■ **Task directions**
Any pictures in the records below must be left out when you repeat the lines from the line containing "理し、建築プランの具体例を提示することで、購入後の" through the line containing "Antworten mit Zitat" exactly.

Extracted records
┌────────

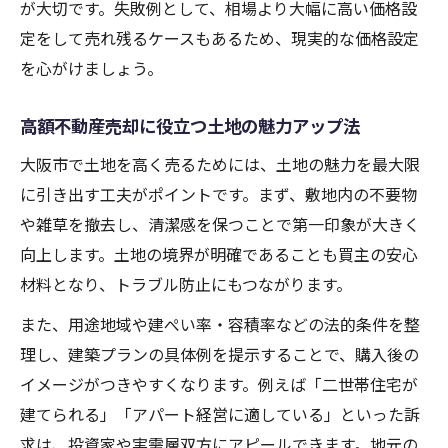
が大切です。失敗例として、相場より大幅に高い価格設
定をして売れ残るケースもあるため、現実的な価格設定
を心がけましょう。
高額不動産売却に役立つ土地の魅力アップ法
大阪市で土地を高く売るためには、土地の魅力を最大限
に引き出す工夫がポイントです。まず、敷地内の不要物
や雑草を撤去し、清潔感を保つことで第一印象が大きく
向上します。土地の境界が明確であることも買主の安心
材料となり、トラブル防止にもつながります。
また、用途地域や建ぺい率・容積率などの法的条件を整
理し、建築プランの具体例を提示することで、購入後の
イメージがつきやすくなります。例えば「二世帯住宅が
建てられる」「アパート経営に適している」といった訴
求は、投資家や実需層双方にアピールできます。地元の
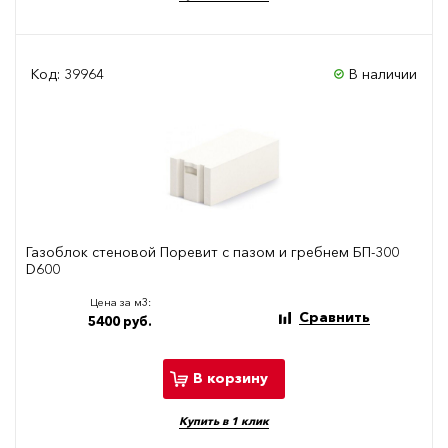
Код: 39964
В наличии
Газоблок стеновой Поревит с пазом и гребнем БП-300
D600
Цена за м3:
Сравнить
5400 руб.
В корзину
Купить в 1 клик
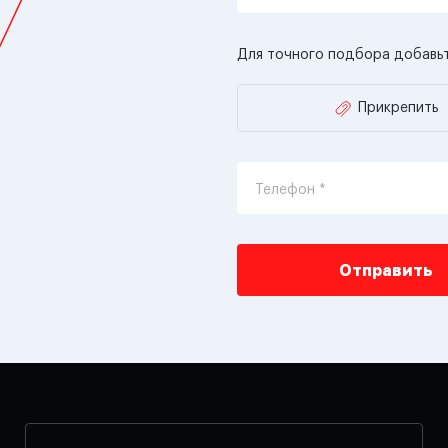
Для точного подбора добавь
Прикрепить
Телефон *
Отправить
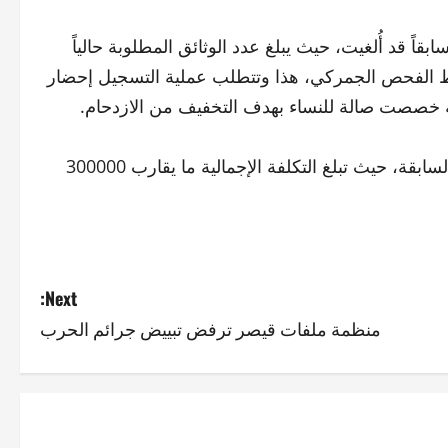
بقاً قد أُلغيت، حيث يبلغ عدد الوثائق المطلوبة حالياً
بط الفحص الجمركي، هذا وتتطلب عملية التسجيل إحضار
رية خصصت صالة للنساء بهدف التخفيف من الازدحام.
هذا وقد تم تحديد رسوم الفراغ لتصبح معادلة لرسوم الترخيص السابقة، حيث تبلغ التكلفة الإجمالية ما يقارب 300000
Next:
منظمة ملفات قيصر ترفض تبييض جرائم الحرب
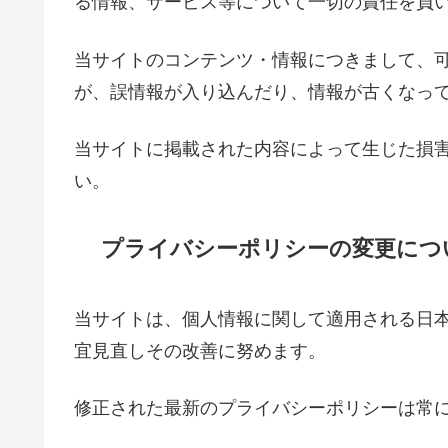
る情報、サービス等について一切の責任を負
当サイトのコンテンツ・情報につきまして、
が、誤情報が入り込んだり、情報が古くなっ
当サイトに掲載された内容によって生じた損
い。
プライバシーポリシーの変更につ
当サイトは、個人情報に関して適用される日
宜見直しその改善に努めます。
修正された最新のプライバシーポリシーは常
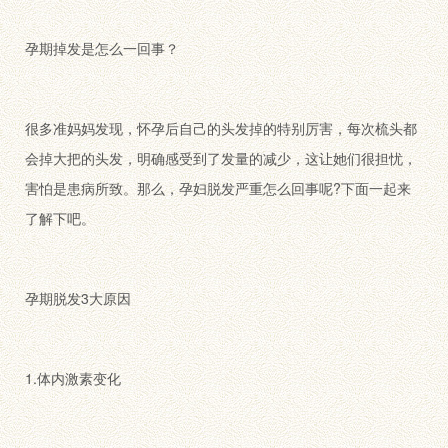
孕期掉发是怎么一回事？
很多准妈妈发现，怀孕后自己的头发掉的特别厉害，每次梳头都
会掉大把的头发，明确感受到了发量的减少，这让她们很担忧，
害怕是患病所致。那么，孕妇脱发严重怎么回事呢?下面一起来
了解下吧。
孕期脱发3大原因
1.体内激素变化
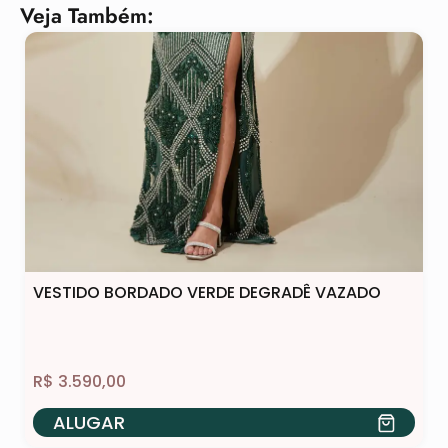
Veja Também:
VESTIDO BORDADO VERDE DEGRADÊ VAZADO
R$
3.590,00
ALUGAR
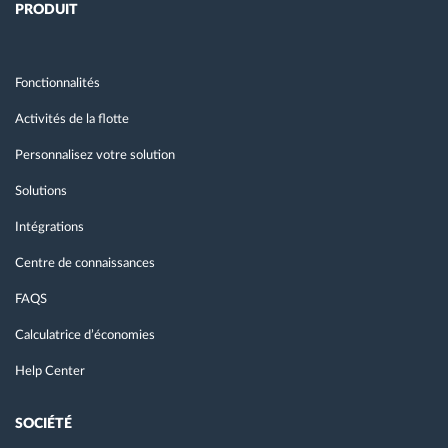
PRODUIT
Fonctionnalités
Activités de la flotte
Personnalisez votre solution
Solutions
Intégrations
Centre de connaissances
FAQS
Calculatrice d’économies
Help Center
SOCIÉTÉ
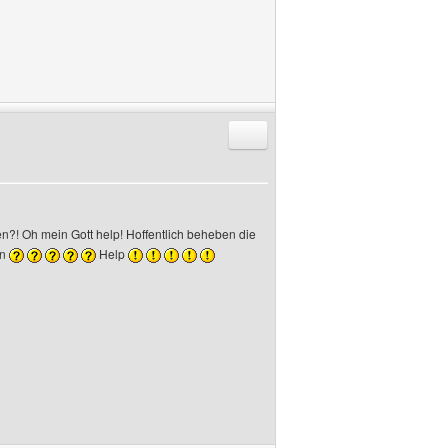
Antworten mit Zitat
en?! Oh mein Gott help! Hoffentlich beheben die
en
Help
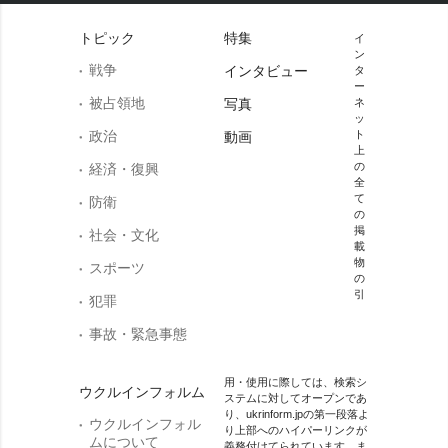
トピック
特集
イ
ン
戦争
インタビュー
タ
ー
被占領地
写真
ネ
ッ
政治
ト
動画
上
の
経済・復興
全
て
防衛
の
掲
社会・文化
載
物
スポーツ
の
引
犯罪
事故・緊急事態
用・使用に際しては、検索シ
ウクルインフォルム
ステムに対してオープンであ
り、ukrinform.jpの第一段落よ
ウクルインフォル
り上部へのハイパーリンクが
ムについて
義務付けてられています。ま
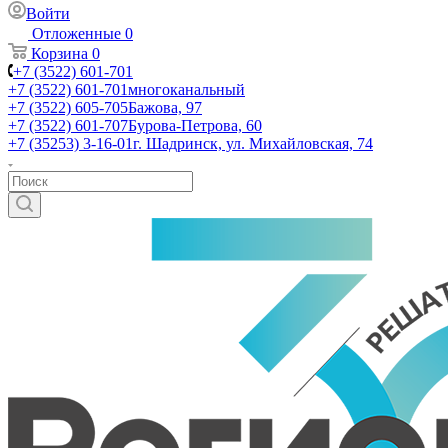
Войти
Отложенные
0
Корзина
0
+7 (3522) 601-701
+7 (3522) 601-701
многоканальный
+7 (3522) 605-705
Бажова, 97
+7 (3522) 601-707
Бурова-Петрова, 60
+7 (35253) 3-16-01
г. Шадринск, ул. Михайловская, 74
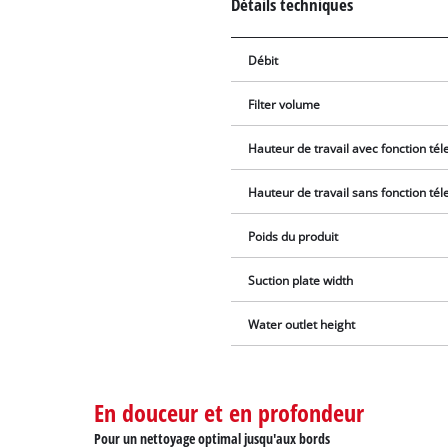
Détails techniques
Débit
Filter volume
Hauteur de travail avec fonction té
Hauteur de travail sans fonction té
Poids du produit
Suction plate width
Water outlet height
En douceur et en profondeur
Pour un nettoyage optimal jusqu'aux bords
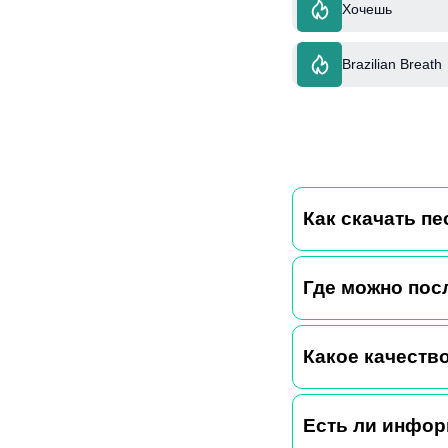
Хочешь
Brazilian Breath
Как скачать пе
Где можно пос
Какое качество
Есть ли инфор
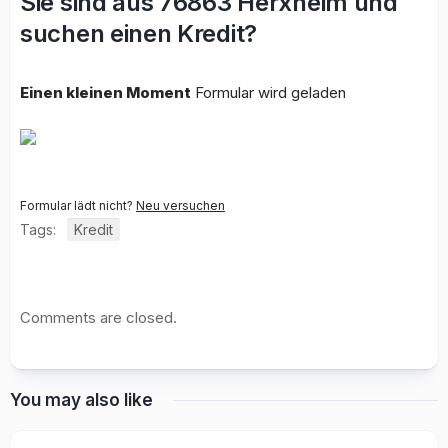
Sie sind aus 76863 Herxheim und
suchen einen Kredit?
Einen kleinen Moment
Formular wird geladen
Formular lädt nicht?
Neu versuchen
Tags:
Kredit
Comments are closed.
You may also like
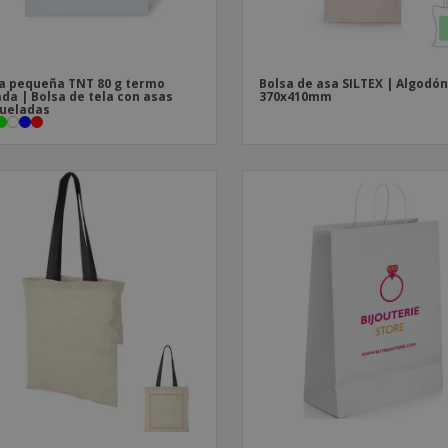
a pequeña TNT 80 g termo
Bolsa de asa SILTEX | Algodón
ada | Bolsa de tela con asas
370x410mm
ueladas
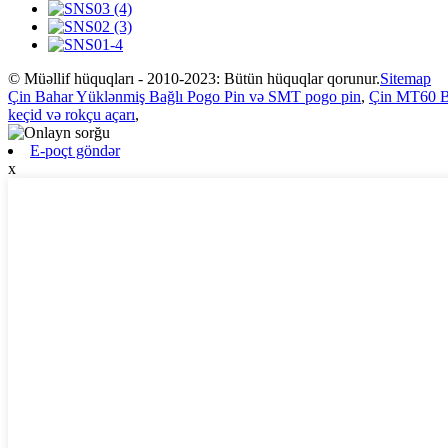
© Müəllif hüquqları - 2010-2023: Bütün hüquqlar qorunur.
Sitemap
Çin Bahar Yüklənmiş Bağlı Pogo Pin və SMT pogo pin
,
Çin MT60 B
keçid və rokçu açarı
,
E-poçt göndər
x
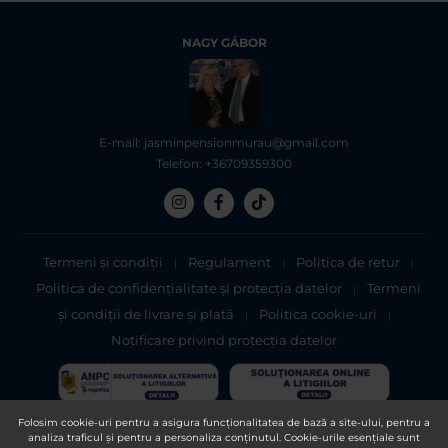
NAGY GÁBOR
E-mail: jasminpensionmurau@gmail.com
Telefon: +36709359300
Termeni și condiții
Regulament
Politica de retur
|
|
|
Politica de confidențialitate şi protecţia datelor
Termeni
|
şi condiții de livrare și plată
Politica cookie-uri
|
|
Notificare privind protecția datelor
Folosim cookie-uri pentru a asigura funcționalitatea de bază a site-ului, pentru a
analiza traficul și pentru a personaliza conținutul. Cookie-urile esențiale sunt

└────────

■ **Response box**
理し、建築プランの具体例を提示することで、購入後の
イメージがつきやすくなります。例えば「二世帯住宅が
建てられる」「アパート経営に適している」といった訴
求は、投資家や実需層双方にアピールできます。地元の
Код: 39964
В наличии
Газоблок стеновой Поревит с пазом и гребнем БП-300
D600
Цена за м3:
Сравнить
5400 руб.
В корзину
Купить в 1 клик
Для точного подбора добавь
Прикрепить
Телефон *
Отправить
بقاً قد أُلغيت، حيث يبلغ عدد الوثائق المطلوبة حالياً
بط الفحص الجمركي، هذا وتتطلب عملية التسجيل إحضار
رية خصصت صالة للنساء بهدف التخفيف من الازدحام.
هذا وقد تم تحديد رسوم الفراغ لتصبح معادلة لرسوم الترخيص السابقة، حيث تبلغ التكلفة الإجمالية ما يقارب 300000
Next:
منظمة ملفات قيصر ترفض تبييض جرائم الحرب
る情報、サービス等について一切の責任を負
当サイトのコンテンツ・情報につきまして、
が、誤情報が入り込んだり、情報が古くなっ
当サイトに掲載された内容によって生じた損
い。
プライバシーポリシーの変更につ
当サイトは、個人情報に関して適用される日
宜見直しその改善に努めます。
修正された最新のプライバシーポリシーは常
孕期掉发是怎么一回事？
很多准妈妈发现，怀孕后自己的头发掉的特别厉害，每次梳头都
会掉大把的头发，明确感受到了发量的减少，这让她们很担忧，
害怕是患病所致。那么，孕妇脱发严重怎么回事呢?下面一起来
了解下吧。
孕期脱发3大原因
1.体内激素变化
Veja Também:
VESTIDO BORDADO VERDE DEGRADÊ VAZADO
R$
3.590,00
ALUGAR
PRODUIT
Fonctionnalités
Activités de la flotte
Personnalisez votre solution
Solutions
Intégrations
Centre de connaissances
FAQS
Calculatrice d’économies
Help Center
SOCIÉTÉ
Antworten mit Zitat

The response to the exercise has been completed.